I've read it thank you so please don't include me, but to echo DooDah, it is an absorbing read and insight into a very single minded guy. A very good book.


----------



## TissoT (18 Oct 2015)

Please could you add me to the list Mr Roadrash ...


----------



## Jacqueslemac (18 Oct 2015)

Me too, please.


----------



## StuAff (18 Oct 2015)

Yes please!


----------



## Norry1 (18 Oct 2015)

yes please


----------



## Milkfloat (18 Oct 2015)

And another one to add please.


----------



## MartinQ (18 Oct 2015)

Can you put me in the hat


----------



## GlasgowGaryH (18 Oct 2015)

Me too, cheers


----------



## stephec (20 Oct 2015)

Yes please RR.


----------



## HertzvanRental (20 Oct 2015)

Me, too !! Merci.


----------



## roadrash (23 Oct 2015)

last call for anyone else.... drawn later today


----------



## roadrash (23 Oct 2015)

And the winner , as picked out by my grandaughter is...........( drum roll please).......... @TissoT
pm me with your address please and it will be posted tomorrow, please re~offer once read.

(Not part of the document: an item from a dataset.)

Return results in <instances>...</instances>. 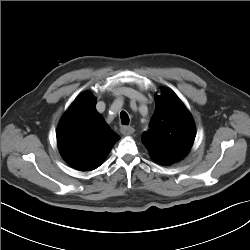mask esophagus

There are two more books to be raffled once ive read them ... see here
https://www.cyclechat.net/threads/charity-shop-bargains.189841/


----------



## TissoT (23 Oct 2015)

Bloody Hell... "I don't believe it" 
I may try a Lottery ticket tomorrow


----------



## roadrash (24 Oct 2015)

posted at 10 am ,.... dont forget me if that lottery ticket comes good


----------



## roadrash (28 Oct 2015)

@TissoT , has the book arrived yet.


----------



## TissoT (28 Oct 2015)

roadrash said:


> @TissoT , has the book arrived yet.


Sorry Yes its has and thanks... I was busy counting my lottery winnings ....


----------



## roadrash (28 Oct 2015)

i will pm my bank details for my share


----------